The records.

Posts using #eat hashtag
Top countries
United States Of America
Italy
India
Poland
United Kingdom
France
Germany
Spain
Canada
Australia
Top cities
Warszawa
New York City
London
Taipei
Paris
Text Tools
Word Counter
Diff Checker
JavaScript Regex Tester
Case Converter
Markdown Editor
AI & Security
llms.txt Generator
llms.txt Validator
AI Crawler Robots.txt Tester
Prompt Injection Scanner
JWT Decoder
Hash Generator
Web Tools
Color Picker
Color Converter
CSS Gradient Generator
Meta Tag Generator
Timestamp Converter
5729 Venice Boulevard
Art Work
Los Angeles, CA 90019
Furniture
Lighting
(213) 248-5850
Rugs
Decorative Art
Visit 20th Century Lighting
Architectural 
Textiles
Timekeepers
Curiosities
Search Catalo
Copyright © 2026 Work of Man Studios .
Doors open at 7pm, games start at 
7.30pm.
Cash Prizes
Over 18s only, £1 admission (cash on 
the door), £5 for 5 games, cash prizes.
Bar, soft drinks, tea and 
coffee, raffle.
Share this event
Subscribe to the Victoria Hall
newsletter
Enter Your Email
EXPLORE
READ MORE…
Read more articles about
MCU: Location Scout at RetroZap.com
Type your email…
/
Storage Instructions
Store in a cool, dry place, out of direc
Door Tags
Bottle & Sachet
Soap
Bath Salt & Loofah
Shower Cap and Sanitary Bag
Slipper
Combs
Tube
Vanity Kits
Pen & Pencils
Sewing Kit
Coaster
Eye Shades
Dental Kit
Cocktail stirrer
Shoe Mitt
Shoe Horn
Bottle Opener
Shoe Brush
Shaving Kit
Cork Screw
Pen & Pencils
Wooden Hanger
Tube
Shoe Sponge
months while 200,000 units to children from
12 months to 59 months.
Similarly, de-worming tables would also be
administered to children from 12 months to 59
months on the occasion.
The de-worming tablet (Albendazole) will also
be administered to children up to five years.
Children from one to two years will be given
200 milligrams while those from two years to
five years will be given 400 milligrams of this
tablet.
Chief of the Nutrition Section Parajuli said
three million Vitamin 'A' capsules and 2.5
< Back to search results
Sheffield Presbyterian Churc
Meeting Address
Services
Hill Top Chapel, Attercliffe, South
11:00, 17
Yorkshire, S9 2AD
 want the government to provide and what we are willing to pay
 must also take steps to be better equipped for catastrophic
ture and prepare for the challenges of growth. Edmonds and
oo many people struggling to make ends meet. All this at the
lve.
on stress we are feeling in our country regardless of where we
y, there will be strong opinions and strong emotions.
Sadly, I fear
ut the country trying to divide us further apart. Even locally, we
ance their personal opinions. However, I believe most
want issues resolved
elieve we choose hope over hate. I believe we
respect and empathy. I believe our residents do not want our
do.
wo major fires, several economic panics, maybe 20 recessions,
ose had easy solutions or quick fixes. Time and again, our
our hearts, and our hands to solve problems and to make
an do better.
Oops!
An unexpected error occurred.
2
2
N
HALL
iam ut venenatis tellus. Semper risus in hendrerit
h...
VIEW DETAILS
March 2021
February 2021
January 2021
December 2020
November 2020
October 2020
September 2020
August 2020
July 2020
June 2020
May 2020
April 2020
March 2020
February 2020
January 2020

Prompt.
Write out all of the records once more, exactly.

Exercise answer.
Posts using #eat hashtag
Top countries
United States Of America
Italy
India
Poland
United Kingdom
France
Germany
Spain
Canada
Australia
Top cities
Warszawa
New York City
London
Taipei
Paris
Text Tools
Word Counter
Diff Checker
JavaScript Regex Tester
Case Converter
Markdown Editor
AI & Security
llms.txt Generator
llms.txt Validator
AI Crawler Robots.txt Tester
Prompt Injection Scanner
JWT Decoder
Hash Generator
Web Tools
Color Picker
Color Converter
CSS Gradient Generator
Meta Tag Generator
Timestamp Converter
5729 Venice Boulevard
Art Work
Los Angeles, CA 90019
Furniture
Lighting
(213) 248-5850
Rugs
Decorative Art
Visit 20th Century Lighting
Architectural 
Textiles
Timekeepers
Curiosities
Search Catalo
Copyright © 2026 Work of Man Studios .
Doors open at 7pm, games start at 
7.30pm.
Cash Prizes
Over 18s only, £1 admission (cash on 
the door), £5 for 5 games, cash prizes.
Bar, soft drinks, tea and 
coffee, raffle.
Share this event
Subscribe to the Victoria Hall
newsletter
Enter Your Email
EXPLORE
READ MORE…
Read more articles about
MCU: Location Scout at RetroZap.com
Type your email…
/
Storage Instructions
Store in a cool, dry place, out of direc
Door Tags
Bottle & Sachet
Soap
Bath Salt & Loofah
Shower Cap and Sanitary Bag
Slipper
Combs
Tube
Vanity Kits
Pen & Pencils
Sewing Kit
Coaster
Eye Shades
Dental Kit
Cocktail stirrer
Shoe Mitt
Shoe Horn
Bottle Opener
Shoe Brush
Shaving Kit
Cork Screw
Pen & Pencils
Wooden Hanger
Tube
Shoe Sponge
months while 200,000 units to children from
12 months to 59 months.
Similarly, de-worming tables would also be
administered to children from 12 months to 59
months on the occasion.
The de-worming tablet (Albendazole) will also
be administered to children up to five years.
Children from one to two years will be given
200 milligrams while those from two years to
five years will be given 400 milligrams of this
tablet.
Chief of the Nutrition Section Parajuli said
three million Vitamin 'A' capsules and 2.5
< Back to search results
Sheffield Presbyterian Churc
Meeting Address
Services
Hill Top Chapel, Attercliffe, South
11:00, 17
Yorkshire, S9 2AD
 want the government to provide and what we are willing to pay
 must also take steps to be better equipped for catastrophic
ture and prepare for the challenges of growth. Edmonds and
oo many people struggling to make ends meet. All this at the
lve.
on stress we are feeling in our country regardless of where we
y, there will be strong opinions and strong emotions.
Sadly, I fear
ut the country trying to divide us further apart. Even locally, we
ance their personal opinions. However, I believe most
want issues resolved
elieve we choose hope over hate. I believe we
respect and empathy. I believe our residents do not want our
do.
wo major fires, several economic panics, maybe 20 recessions,
ose had easy solutions or quick fixes. Time and again, our
our hearts, and our hands to solve problems and to make
an do better.
Oops!
An unexpected error occurred.
2
2
N
HALL
iam ut venenatis tellus. Semper risus in hendrerit
h...
VIEW DETAILS
March 2021
February 2021
January 2021
December 2020
November 2020
October 2020
September 2020
August 2020
July 2020
June 2020
May 2020
April 2020
March 2020
February 2020
January 2020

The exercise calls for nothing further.